→ To do
Pictures appear among the records below and must be omitted. Repeat exactly the lines from the line with "Zwężanie porów" to the line with "wybrać dowolny dla", both included.

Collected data
=== Section Start ===

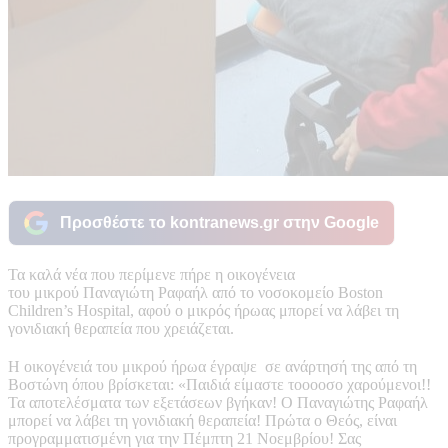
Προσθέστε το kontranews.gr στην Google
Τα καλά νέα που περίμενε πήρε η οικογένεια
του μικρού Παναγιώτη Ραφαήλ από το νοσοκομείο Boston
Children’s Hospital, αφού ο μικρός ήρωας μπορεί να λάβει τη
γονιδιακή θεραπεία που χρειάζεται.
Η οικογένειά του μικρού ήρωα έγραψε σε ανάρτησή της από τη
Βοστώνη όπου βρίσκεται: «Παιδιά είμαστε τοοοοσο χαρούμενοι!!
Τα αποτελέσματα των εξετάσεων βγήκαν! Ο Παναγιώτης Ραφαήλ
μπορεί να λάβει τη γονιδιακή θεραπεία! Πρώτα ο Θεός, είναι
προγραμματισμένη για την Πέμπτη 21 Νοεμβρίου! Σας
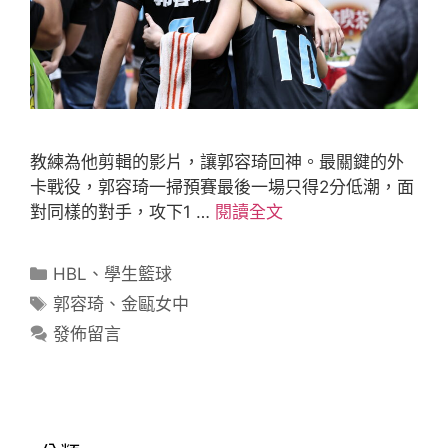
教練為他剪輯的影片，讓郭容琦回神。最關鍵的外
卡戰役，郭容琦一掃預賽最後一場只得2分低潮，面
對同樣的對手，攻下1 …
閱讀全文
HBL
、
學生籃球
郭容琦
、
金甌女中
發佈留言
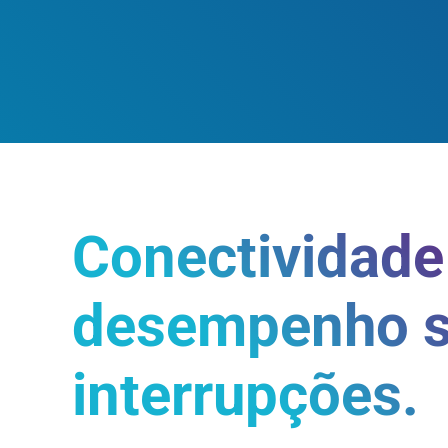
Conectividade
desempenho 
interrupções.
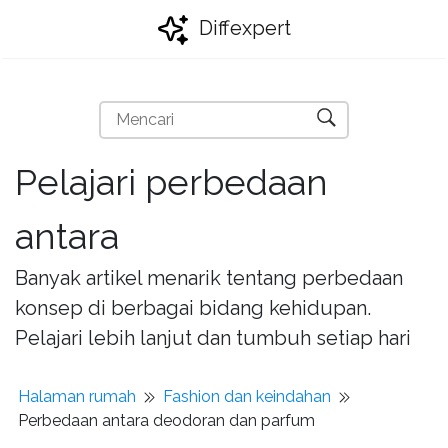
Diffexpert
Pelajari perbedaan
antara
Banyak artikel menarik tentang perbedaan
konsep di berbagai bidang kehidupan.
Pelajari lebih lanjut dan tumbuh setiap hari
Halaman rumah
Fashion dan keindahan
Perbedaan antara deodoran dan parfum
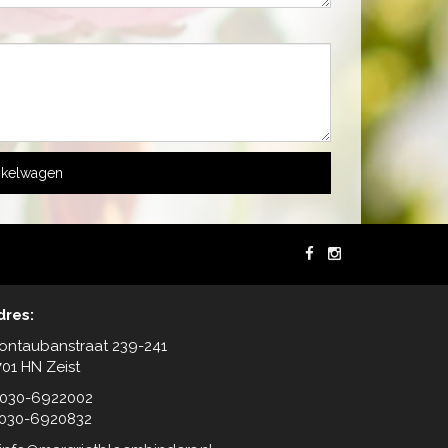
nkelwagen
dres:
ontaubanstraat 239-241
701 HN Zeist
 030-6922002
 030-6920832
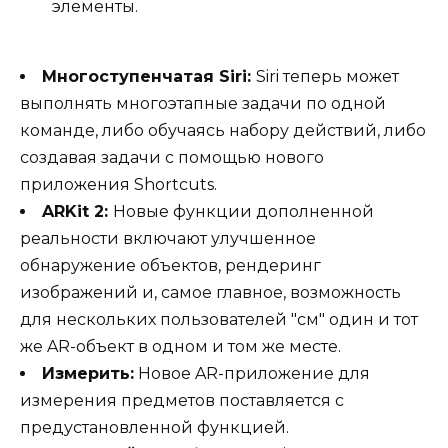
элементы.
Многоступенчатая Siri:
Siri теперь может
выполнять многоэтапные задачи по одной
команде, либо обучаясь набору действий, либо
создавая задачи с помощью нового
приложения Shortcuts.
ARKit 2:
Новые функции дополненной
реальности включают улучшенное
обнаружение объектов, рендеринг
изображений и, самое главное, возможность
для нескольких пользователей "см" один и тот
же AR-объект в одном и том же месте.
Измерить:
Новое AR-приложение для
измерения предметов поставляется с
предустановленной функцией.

=== Section End ===
=== Section Start ===

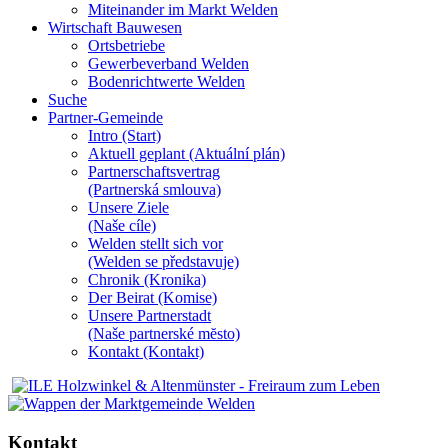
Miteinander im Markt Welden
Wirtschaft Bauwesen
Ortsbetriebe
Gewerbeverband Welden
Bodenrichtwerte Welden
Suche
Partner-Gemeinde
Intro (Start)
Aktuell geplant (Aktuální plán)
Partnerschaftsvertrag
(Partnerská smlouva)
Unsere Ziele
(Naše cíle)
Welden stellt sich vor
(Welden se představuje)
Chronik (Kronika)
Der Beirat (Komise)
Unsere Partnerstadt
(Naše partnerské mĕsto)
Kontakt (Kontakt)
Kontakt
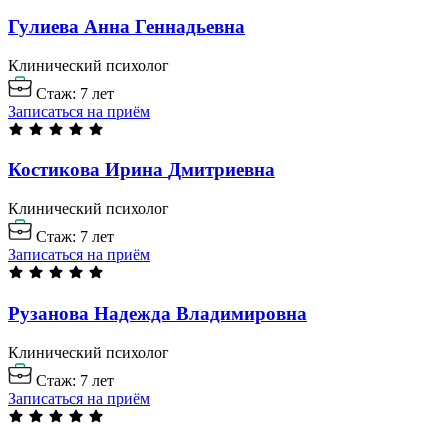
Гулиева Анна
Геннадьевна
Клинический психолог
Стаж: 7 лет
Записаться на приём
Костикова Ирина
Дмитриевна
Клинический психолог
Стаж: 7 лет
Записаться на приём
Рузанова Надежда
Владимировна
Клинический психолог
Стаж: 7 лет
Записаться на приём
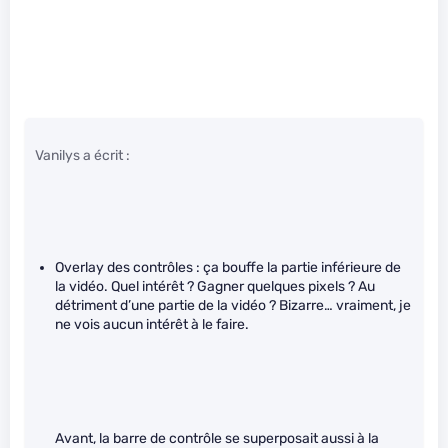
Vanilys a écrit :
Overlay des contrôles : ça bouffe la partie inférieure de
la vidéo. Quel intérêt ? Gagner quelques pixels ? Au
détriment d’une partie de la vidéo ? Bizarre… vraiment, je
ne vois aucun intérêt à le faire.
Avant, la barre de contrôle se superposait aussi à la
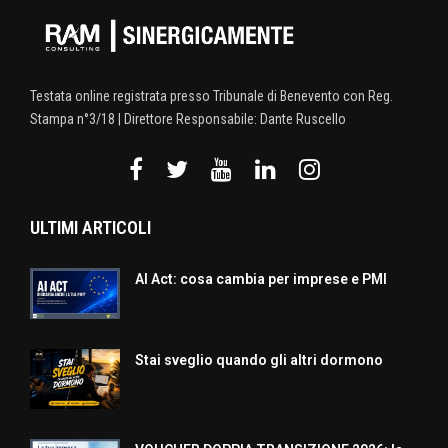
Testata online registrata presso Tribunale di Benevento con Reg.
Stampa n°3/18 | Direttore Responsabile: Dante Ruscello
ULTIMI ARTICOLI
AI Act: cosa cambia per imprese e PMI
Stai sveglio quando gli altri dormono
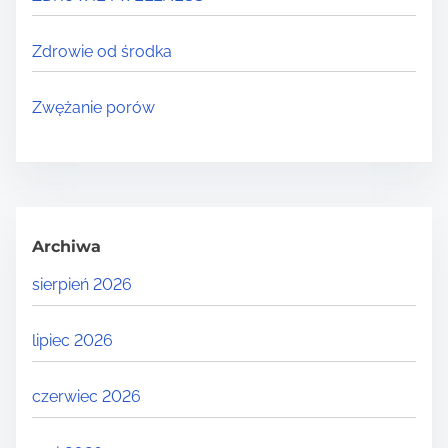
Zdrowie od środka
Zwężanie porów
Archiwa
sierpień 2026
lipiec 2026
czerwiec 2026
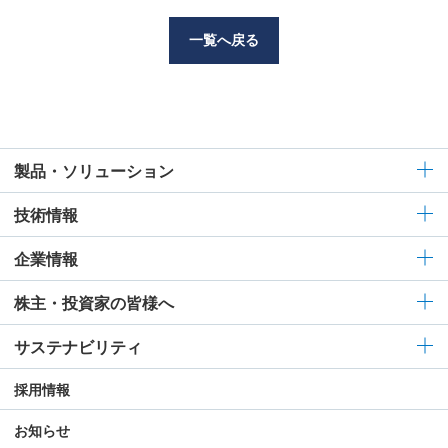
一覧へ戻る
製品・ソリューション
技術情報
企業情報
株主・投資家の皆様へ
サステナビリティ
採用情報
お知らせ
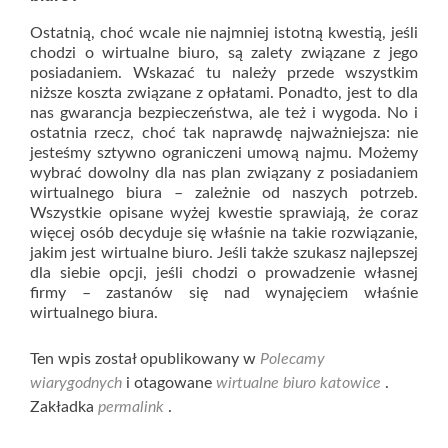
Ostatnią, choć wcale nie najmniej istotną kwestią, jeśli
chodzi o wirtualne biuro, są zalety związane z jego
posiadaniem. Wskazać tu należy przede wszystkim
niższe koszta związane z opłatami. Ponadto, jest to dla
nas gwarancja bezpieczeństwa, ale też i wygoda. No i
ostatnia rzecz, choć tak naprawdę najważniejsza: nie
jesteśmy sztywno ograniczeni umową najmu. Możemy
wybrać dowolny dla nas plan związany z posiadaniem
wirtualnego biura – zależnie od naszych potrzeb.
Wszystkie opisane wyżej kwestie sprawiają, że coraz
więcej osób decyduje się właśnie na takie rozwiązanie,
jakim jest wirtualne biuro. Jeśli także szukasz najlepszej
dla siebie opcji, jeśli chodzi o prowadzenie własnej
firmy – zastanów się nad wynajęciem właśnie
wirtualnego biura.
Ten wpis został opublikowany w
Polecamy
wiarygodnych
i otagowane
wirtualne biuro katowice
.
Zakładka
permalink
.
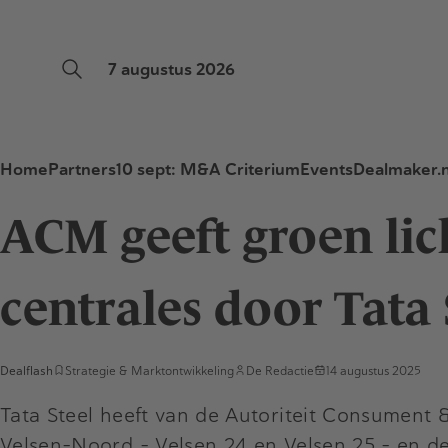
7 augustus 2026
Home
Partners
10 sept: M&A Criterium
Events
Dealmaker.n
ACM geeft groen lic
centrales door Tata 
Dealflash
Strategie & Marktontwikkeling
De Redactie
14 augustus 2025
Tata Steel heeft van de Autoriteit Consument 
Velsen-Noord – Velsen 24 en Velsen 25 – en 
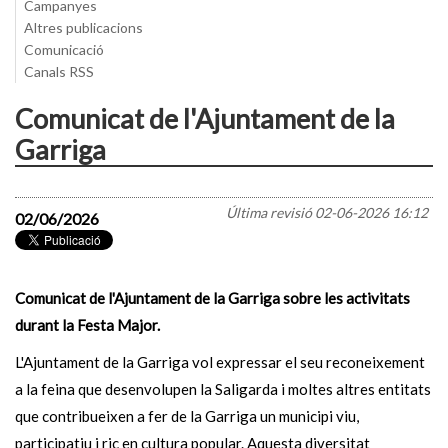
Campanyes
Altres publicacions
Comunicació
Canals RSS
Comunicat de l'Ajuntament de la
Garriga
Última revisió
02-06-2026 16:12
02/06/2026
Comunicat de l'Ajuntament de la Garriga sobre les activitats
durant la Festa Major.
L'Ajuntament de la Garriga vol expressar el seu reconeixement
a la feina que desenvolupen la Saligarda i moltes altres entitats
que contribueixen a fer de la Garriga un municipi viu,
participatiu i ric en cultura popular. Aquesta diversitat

=== Section End ===
=== Section Start ===

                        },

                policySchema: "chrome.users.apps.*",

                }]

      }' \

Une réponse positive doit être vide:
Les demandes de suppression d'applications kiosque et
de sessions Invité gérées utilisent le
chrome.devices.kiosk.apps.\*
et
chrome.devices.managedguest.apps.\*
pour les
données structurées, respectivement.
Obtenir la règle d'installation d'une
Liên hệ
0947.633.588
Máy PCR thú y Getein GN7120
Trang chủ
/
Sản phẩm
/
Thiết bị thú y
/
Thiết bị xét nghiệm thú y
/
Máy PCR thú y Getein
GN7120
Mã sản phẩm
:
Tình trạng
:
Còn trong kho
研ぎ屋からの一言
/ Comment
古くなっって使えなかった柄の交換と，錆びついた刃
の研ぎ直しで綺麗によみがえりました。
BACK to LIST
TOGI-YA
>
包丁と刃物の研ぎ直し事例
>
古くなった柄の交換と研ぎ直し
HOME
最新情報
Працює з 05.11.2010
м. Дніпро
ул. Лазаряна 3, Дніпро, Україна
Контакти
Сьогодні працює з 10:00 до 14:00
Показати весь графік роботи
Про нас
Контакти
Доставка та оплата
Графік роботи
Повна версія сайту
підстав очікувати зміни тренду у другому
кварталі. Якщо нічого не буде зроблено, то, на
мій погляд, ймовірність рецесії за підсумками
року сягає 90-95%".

=== Section End ===

→ Response
Zwężanie porów
Archiwa
sierpień 2026
lipiec 2026
czerwiec 2026
一覧へ戻る
製品・ソリューション
技術情報
企業情報
株主・投資家の皆様へ
サステナビリティ
採用情報
お知らせ
Ostatnią, choć wcale nie najmniej istotną kwestią, jeśli
chodzi o wirtualne biuro, są zalety związane z jego
posiadaniem. Wskazać tu należy przede wszystkim
niższe koszta związane z opłatami. Ponadto, jest to dla
nas gwarancja bezpieczeństwa, ale też i wygoda. No i
ostatnia rzecz, choć tak naprawdę najważniejsza: nie
jesteśmy sztywno ograniczeni umową najmu. Możemy
wybrać dowolny dla nas plan związany z posiadaniem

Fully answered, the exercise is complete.